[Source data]
* * * * * * *

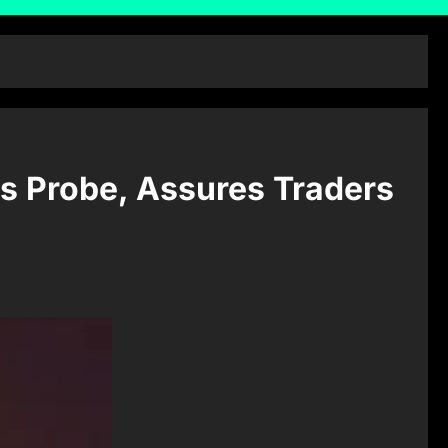
s Probe, Assures Traders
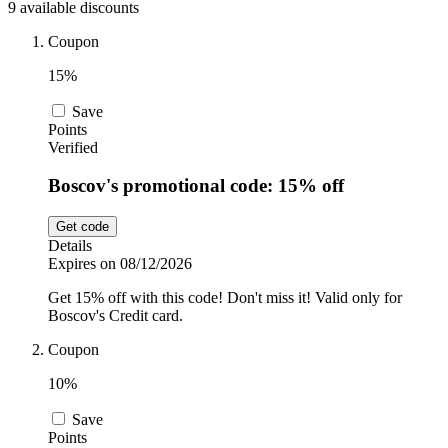
9 available discounts
Car and
Automotive
Temu
Coupon
15%
Pets
Dyson
Save
Points
Verified
Trip.com
Boscov's promotional code: 15% off
Food and
Drink
Get code
Uber Eats
Details
Expires on 08/12/2026
Get 15% off with this code! Don't miss it! Valid only for
AliExpress
Boscov's Credit card.
Coupon
10%
Save
Points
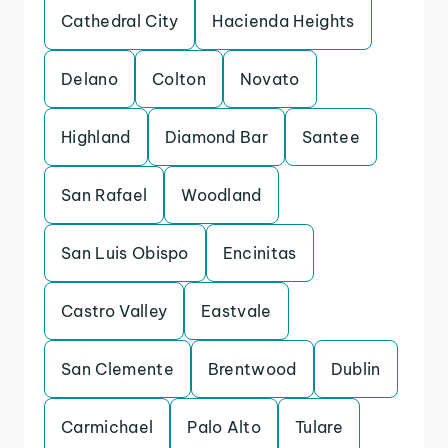
Cathedral City
Hacienda Heights
Delano
Colton
Novato
Highland
Diamond Bar
Santee
San Rafael
Woodland
San Luis Obispo
Encinitas
Castro Valley
Eastvale
San Clemente
Brentwood
Dublin
Carmichael
Palo Alto
Tulare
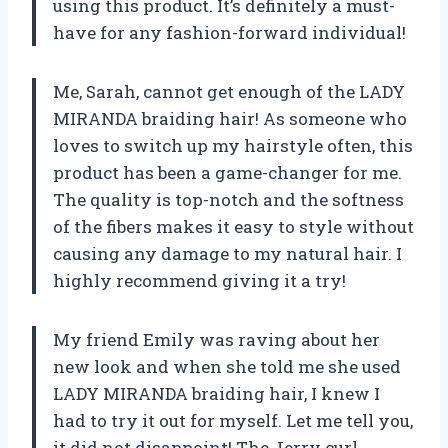
using this product. It’s definitely a must-
have for any fashion-forward individual!
Me, Sarah, cannot get enough of the LADY
MIRANDA braiding hair! As someone who
loves to switch up my hairstyle often, this
product has been a game-changer for me.
The quality is top-notch and the softness
of the fibers makes it easy to style without
causing any damage to my natural hair. I
highly recommend giving it a try!
My friend Emily was raving about her
new look and when she told me she used
LADY MIRANDA braiding hair, I knew I
had to try it out for myself. Let me tell you,
it did not disappoint! The Jerry curl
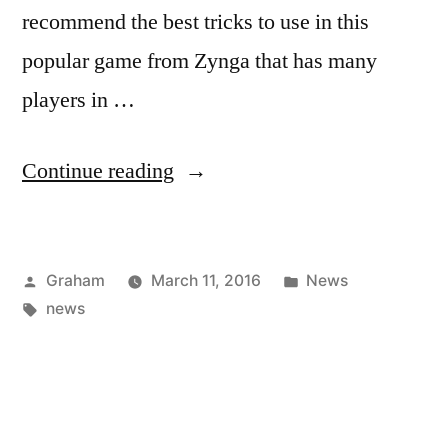
recommend the best tricks to use in this
popular game from Zynga that has many
players in …
“Strawberry”
Continue reading
Posted
Posted
Graham
March 11, 2016
News
by
Tags:
in
news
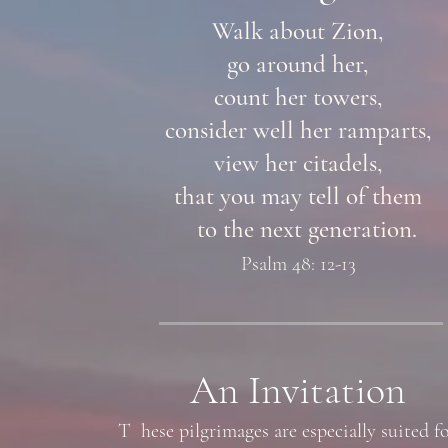
Walk about Zion,
go around her,
count her towers,
consider well her ramparts,
view her citadels,
that you may tell of them
to the next generation.
Psalm 48: 12-13
An Invitation
T hese pilgrimages are especially suited fo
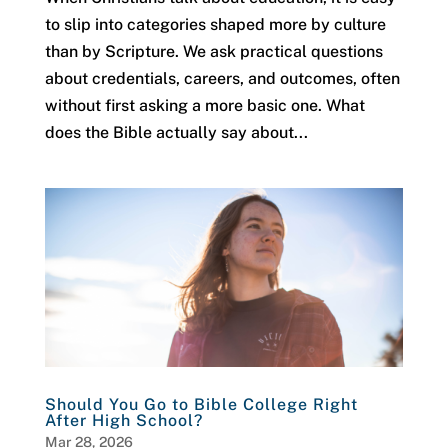
to slip into categories shaped more by culture
than by Scripture. We ask practical questions
about credentials, careers, and outcomes, often
without first asking a more basic one. What
does the Bible actually say about...
Should You Go to Bible College Right
After High School?
Mar 28, 2026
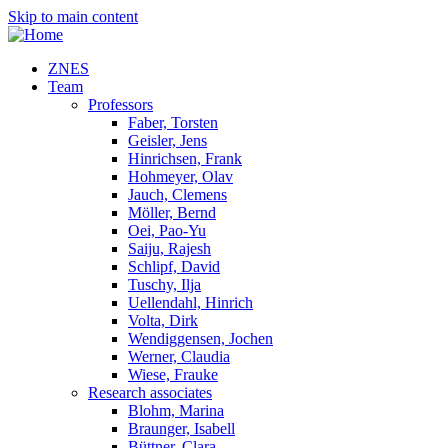
Skip to main content
ZNES
Team
Professors
Faber, Torsten
Geisler, Jens
Hinrichsen, Frank
Hohmeyer, Olav
Jauch, Clemens
Möller, Bernd
Oei, Pao-Yu
Saiju, Rajesh
Schlipf, David
Tuschy, Ilja
Uellendahl, Hinrich
Volta, Dirk
Wendiggensen, Jochen
Werner, Claudia
Wiese, Frauke
Research associates
Blohm, Marina
Braunger, Isabell
Büttner, Clara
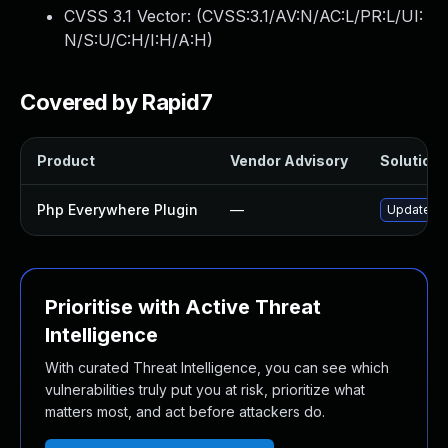
CVSS 3.1 Vector: (
CVSS:3.1/AV:N/AC:L/PR:L/UI:
N/S:U/C:H/I:H/A:H
)
Covered by Rapid7
Product
Vendor Advisory
Solution F
Php Everywhere Plugin
—
Update ph
Prioritise with Active Threat
Intelligence
With curated Threat Intelligence, you can see which
vulnerabilities truly put you at risk, prioritize what
matters most, and act before attackers do.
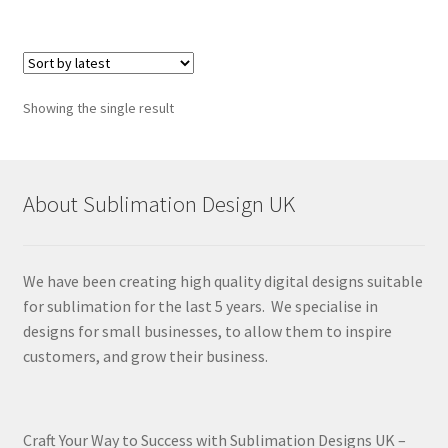
Showing the single result
About Sublimation Design UK
We have been creating high quality digital designs suitable
for sublimation for the last 5 years. We specialise in
designs for small businesses, to allow them to inspire
customers, and grow their business.
Craft Your Way to Success with Sublimation Designs UK –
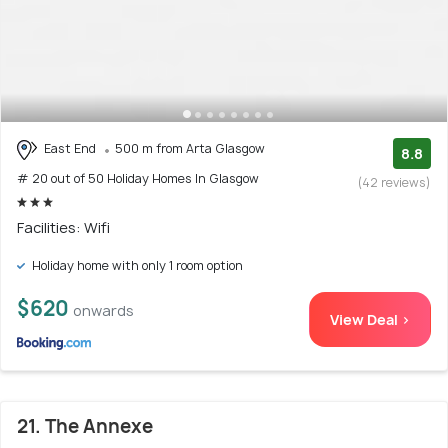
East End
500 m from Arta Glasgow
8.8
# 20 out of 50 Holiday Homes In Glasgow
(42 reviews)
Facilities: Wifi
Holiday home with only 1 room option
$620
onwards
View Deal >
21. The Annexe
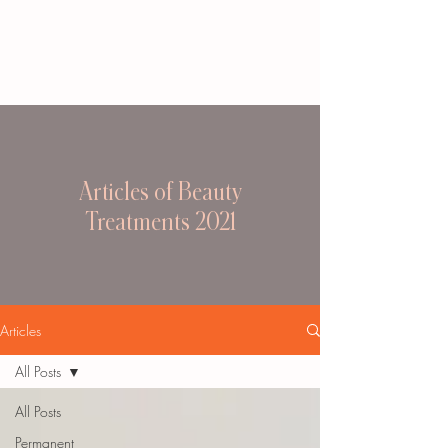
Articles of Beauty
Treatments 2021
Articles
All Posts
All Posts
Permanent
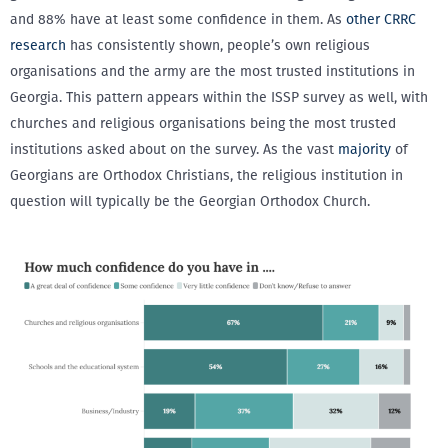
and 88% have at least some confidence in them. As
other CRRC
research
has consistently shown, people’s own religious
organisations and the army are the most trusted institutions in
Georgia. This pattern appears within the ISSP survey as well, with
churches and religious organisations being the most trusted
institutions asked about on the survey. As the vast
majority
of
Georgians are Orthodox Christians, the religious institution in
question will typically be the Georgian Orthodox Church.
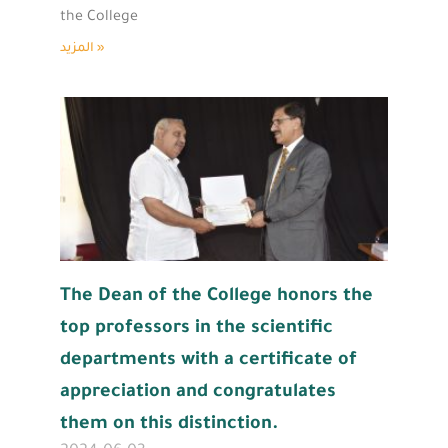
the College
المزيد »
The Dean of the College honors the
top professors in the scientific
departments with a certificate of
appreciation and congratulates
them on this distinction.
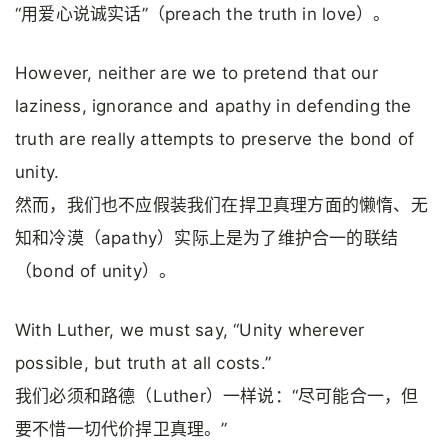
“用爱心说诚实话”（preach the truth in love）。
However, neither are we to pretend that our
laziness, ignorance and apathy in defending the
truth are really attempts to preserve the bond of
unity.
然而，我们也不应假装我们在捍卫真理方面的懒惰、无
知和冷漠（apathy）实际上是为了维护合一的联结
（bond of unity）。
With Luther, we must say, “Unity wherever
possible, but truth at all costs.”
我们必须和路德（Luther）一样说：“尽可能合一，但
要不惜一切代价捍卫真理。”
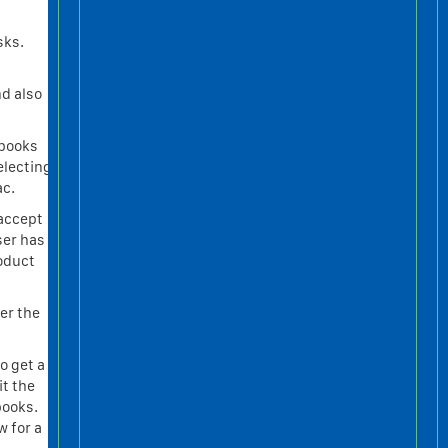
sks.
nd also
kbooks
electing
ac.
 accept
ser has
roduct
ter the
o get a
t the
books.
w for a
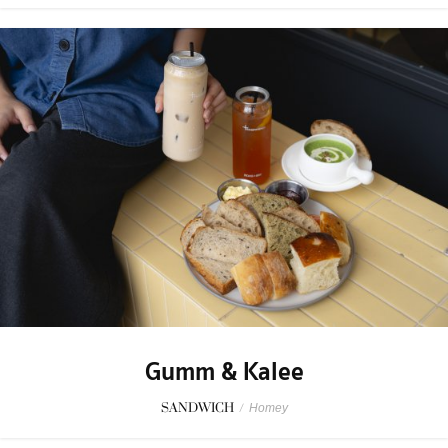
Gumm & Kalee
SANDWICH
/
Homey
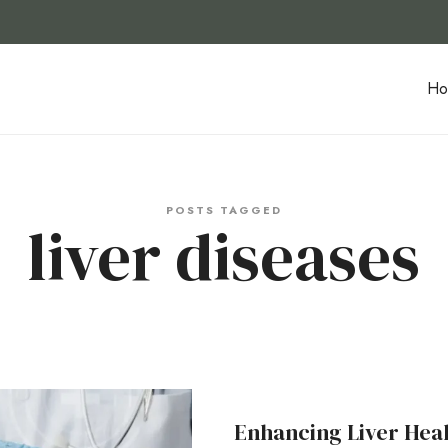
Ho
POSTS TAGGED
liver diseases
Enhancing Liver Heal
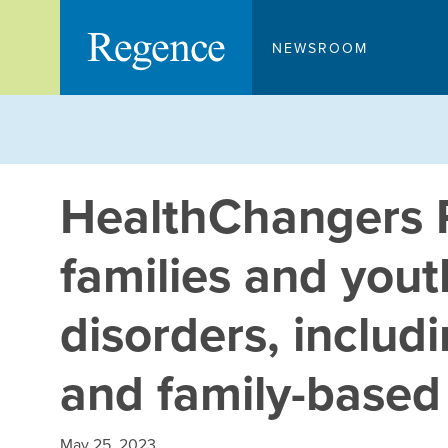
Skip
to
NEWSROOM
content
HealthChangers 
families and yout
disorders, includi
and family-based
May 25, 2023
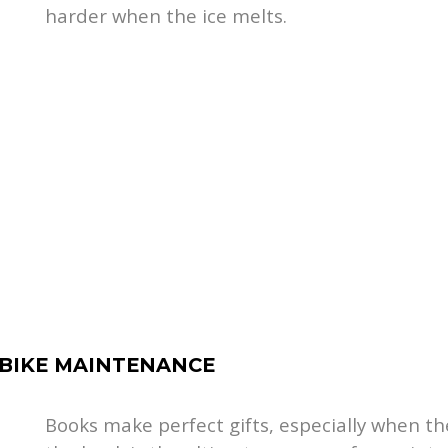
harder when the ice melts.
 BIKE MAINTENANCE
Books make perfect gifts, especially when th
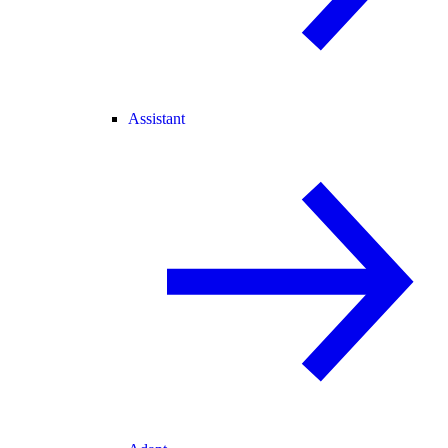
Assistant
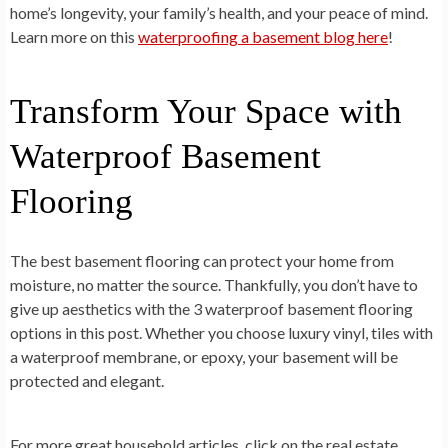
home’s longevity, your family’s health, and your peace of mind.
Learn more on this
waterproofing a basement blog here
!
Transform Your Space with
Waterproof Basement
Flooring
The best basement flooring can protect your home from
moisture, no matter the source. Thankfully, you don’t have to
give up aesthetics with the 3 waterproof basement flooring
options in this post. Whether you choose luxury vinyl, tiles with
a waterproof membrane, or epoxy, your basement will be
protected and elegant.
For more great household articles, click on the real estate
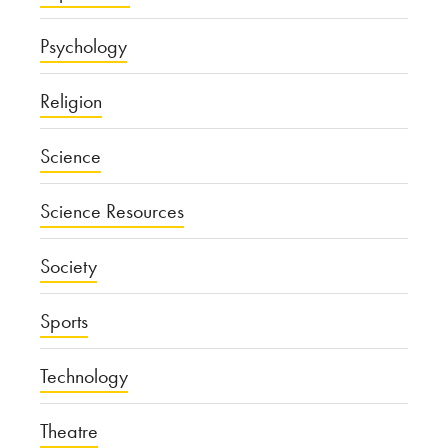
Psychology
Religion
Science
Science Resources
Society
Sports
Technology
Theatre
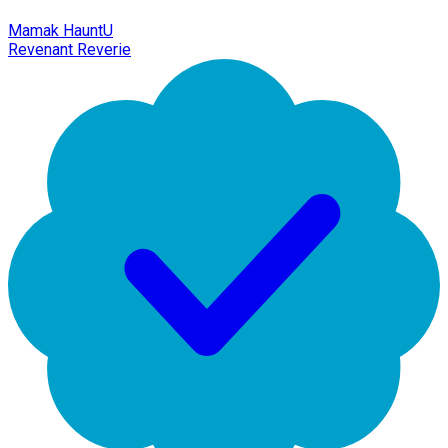
Mamak HauntU
Revenant Reverie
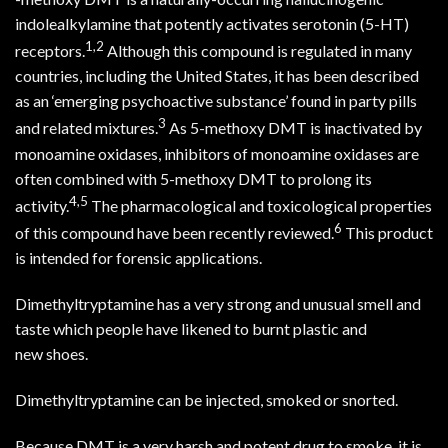
indolealkylamine that potently activates serotonin (5-HT)
1
,
2
receptors.
Although this compound is regulated in many
countries, including the United States, it has been described
as an ‘emerging psychoactive substance’ found in party pills
3
and related mixtures.
As 5-methoxy DMT is inactivated by
monoamine oxidases, inhibitors of monoamine oxidases are
often combined with 5-methoxy DMT to prolong its
4
,
5
activity.
The pharmacological and toxicological properties
6
of this compound have been recently reviewed.
This product
is intended for forensic applications.
Dimethyltryptamine has a very strong and unusual smell and
taste which people have likened to burnt plastic and
new
shoes.
Dimethyltryptamine can be injected, smoked or snorted.
Because DMT is a very harsh and potent drug to smoke, it is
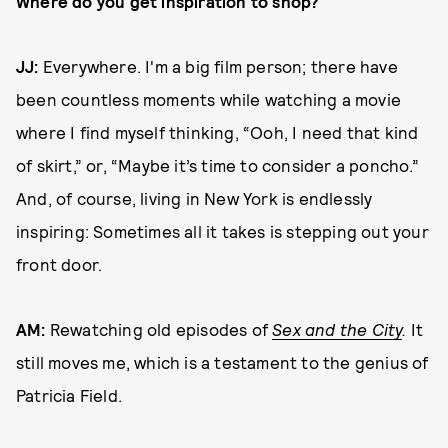
Where do you get inspiration to shop?
JJ:
Everywhere. I'm a big film person; there have
been countless moments while watching a movie
where I find myself thinking, “Ooh, I need that kind
of skirt,” or, “Maybe it’s time to consider a poncho.”
And, of course, living in New York is endlessly
inspiring: Sometimes all it takes is stepping out your
front door.
AM:
Rewatching old episodes of
Sex and the City
.
It
still moves me, which is a testament to the genius of
Patricia Field.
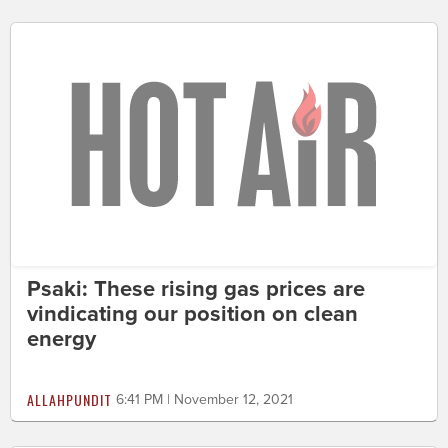
Psaki: These rising gas prices are
vindicating our position on clean
energy
ALLAHPUNDIT
6:41 PM | November 12, 2021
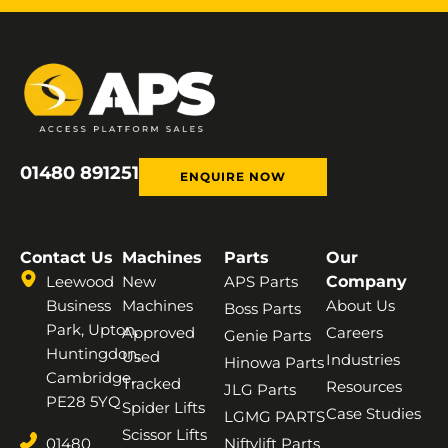
01480 891251
ENQUIRE NOW
Contact Us
Machines
Parts
Our
Leewood
New
APS Parts
Company
Business
Machines
About Us
Boss Parts
Park, Upton,
Approved
Careers
Genie Parts
Huntingdon,
Used
Industries
Hinowa Parts
Cambridge,
Tracked
Resources
JLG Parts
PE28 5YQ
Spider Lifts
Case Studies
LGMG PARTS
Scissor Lifts
01480
Niftylift Parts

* * * * * * *

About this exercise - Filter the entries above down to the lines that hold the word "Holiday", and copy those lines.

Final answer -
# 20 out of 50 Holiday Homes In Glasgow
Holiday home with only 1 room option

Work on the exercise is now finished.